Dans ce contexte, le président de la République, Nicolas Maduro, accusé de multiplier les violations constitutionnelles, a maintenu la convocation d’une assemblée constituante, annoncée dès le 1er mai 2017, et finalement élue dans le sang le 30 juillet dernier. Cette dernière s’est d’ailleurs arrogée le 18 août dernier les pouvoirs du Parlement, dernier bastion de l’opposition. Face aux dérives, que l’on peut désormais qualifier de dictatoriales, la Constitution vénézuélienne de 1999 résistera-t-elle ?
I- La Constitution vénézuélienne, un rempart fragile
Tandis que les manifestations n’ont cessé de se durcir, le débat constitutionnel a pris de l’ampleur : le président respecte-t-il la Constitution ? La controverse a été relancée par un décret du 13 mai 2017 prorogeant l’état d’exception pour la septième fois.
Si, en France, les dispositions relatives aux états d’exception sont multiples, la Constitution vénézuélienne les regroupe dans un article unique : l’article 337. Un état d’exception peut ainsi être déclaré par le président compte tenu des circonstances « d’ordre social, économique, politique, naturel ou écologique » affectant « gravement la sécurité de la Nation, des institutions, des citoyens ».
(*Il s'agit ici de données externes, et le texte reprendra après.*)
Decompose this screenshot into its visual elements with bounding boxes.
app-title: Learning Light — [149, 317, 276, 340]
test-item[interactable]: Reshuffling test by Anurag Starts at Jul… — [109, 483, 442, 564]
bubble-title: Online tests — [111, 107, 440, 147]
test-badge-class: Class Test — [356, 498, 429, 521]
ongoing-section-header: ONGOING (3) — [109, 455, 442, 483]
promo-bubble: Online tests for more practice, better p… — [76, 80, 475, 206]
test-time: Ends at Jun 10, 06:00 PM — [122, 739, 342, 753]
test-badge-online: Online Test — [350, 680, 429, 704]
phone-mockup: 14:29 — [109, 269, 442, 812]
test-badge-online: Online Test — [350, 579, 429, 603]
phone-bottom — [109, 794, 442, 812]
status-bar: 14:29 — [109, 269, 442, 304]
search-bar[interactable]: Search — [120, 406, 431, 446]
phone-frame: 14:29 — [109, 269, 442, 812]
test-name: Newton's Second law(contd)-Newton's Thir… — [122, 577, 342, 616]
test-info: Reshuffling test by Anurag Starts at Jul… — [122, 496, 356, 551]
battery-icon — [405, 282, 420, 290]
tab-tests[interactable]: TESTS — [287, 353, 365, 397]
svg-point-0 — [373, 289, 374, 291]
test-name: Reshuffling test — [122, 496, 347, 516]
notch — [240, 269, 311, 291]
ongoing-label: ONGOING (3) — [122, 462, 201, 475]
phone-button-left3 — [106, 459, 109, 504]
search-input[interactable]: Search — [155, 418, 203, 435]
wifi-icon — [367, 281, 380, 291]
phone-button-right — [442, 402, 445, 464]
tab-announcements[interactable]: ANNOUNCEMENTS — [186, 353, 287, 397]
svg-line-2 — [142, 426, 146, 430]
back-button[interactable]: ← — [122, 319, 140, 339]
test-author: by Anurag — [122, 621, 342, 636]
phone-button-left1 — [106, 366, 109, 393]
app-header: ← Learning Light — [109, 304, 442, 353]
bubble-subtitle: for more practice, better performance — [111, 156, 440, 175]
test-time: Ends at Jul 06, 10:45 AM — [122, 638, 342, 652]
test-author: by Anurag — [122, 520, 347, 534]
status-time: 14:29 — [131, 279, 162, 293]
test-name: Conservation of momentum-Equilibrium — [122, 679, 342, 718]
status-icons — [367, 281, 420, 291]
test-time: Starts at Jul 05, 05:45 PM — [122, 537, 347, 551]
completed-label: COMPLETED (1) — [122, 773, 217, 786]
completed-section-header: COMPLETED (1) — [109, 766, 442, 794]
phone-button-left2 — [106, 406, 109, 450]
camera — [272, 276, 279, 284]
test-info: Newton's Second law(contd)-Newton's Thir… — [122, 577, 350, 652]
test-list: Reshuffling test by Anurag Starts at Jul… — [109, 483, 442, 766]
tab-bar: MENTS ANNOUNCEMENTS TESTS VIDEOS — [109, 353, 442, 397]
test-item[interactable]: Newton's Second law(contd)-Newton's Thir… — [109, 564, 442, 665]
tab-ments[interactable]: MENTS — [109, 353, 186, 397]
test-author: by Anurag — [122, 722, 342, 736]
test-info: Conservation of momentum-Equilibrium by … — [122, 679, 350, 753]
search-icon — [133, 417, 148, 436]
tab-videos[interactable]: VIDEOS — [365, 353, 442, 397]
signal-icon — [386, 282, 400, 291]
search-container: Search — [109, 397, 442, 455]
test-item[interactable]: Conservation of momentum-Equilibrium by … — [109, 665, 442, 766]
Eu égard au contexte économique, le président est donc bien compétent pour déclarer « l’état d’urgence économique » (art. 338), forme d’état d’exception d’une durée de 60 jours reconductible. Pour autant, certains constitutionnalistes estiment que la Constitution a été violée, notamment en raison de l’atteinte à la séparation des pouvoirs.
En effet, par un décret publié le 2 mai 2016, le président a privé le Parlement du pouvoir de voter une motion de censure contre le vice-président ou les ministres pourtant prévu par la Constitution (arts. 240 et 246). Au-delà du symbole induit par le musellement du pouvoir législatif, le risque est de créer un effet d’entraînement menant aux pleins pouvoirs.
La suspension des pouvoirs du Parlement est-elle constitutionnelle ? La Constitution semble l’interdire puisqu’elle prévoit que l’état d’exception « n’interrompt pas le fonctionnement des pouvoirs publics » (art. 339). Surtout, l’article 232 précise expressément que le principe de la responsabilité du vice-président et des ministres persiste sous l’état d’exception.
Une lecture téléologique du texte permet d’arriver à la même conclusion. En effet, l’état d’exception ne peut être déclaré que si aucun autre moyen n’est à même de résoudre la crise, notamment économique. Les décisions prises devraient alors poursuivre cette seule finalité, ce qui ne semble pas le cas des mesures antiparlementaires.
Malgré ces dispositions, il faut se rendre à l’évidence : la Constitution ne constitue pas un rempart suffisant contre l’immixtion du pouvoir exécutif. Le régime vénézuélien, pourtant qualifié de présidentiel, se traduit donc en pratique par une séparation des pouvoirs bien moins rigide que celle qui existe aux États-Unis où le Congrès et la Cour suprême constituent de réels contrepouvoirs.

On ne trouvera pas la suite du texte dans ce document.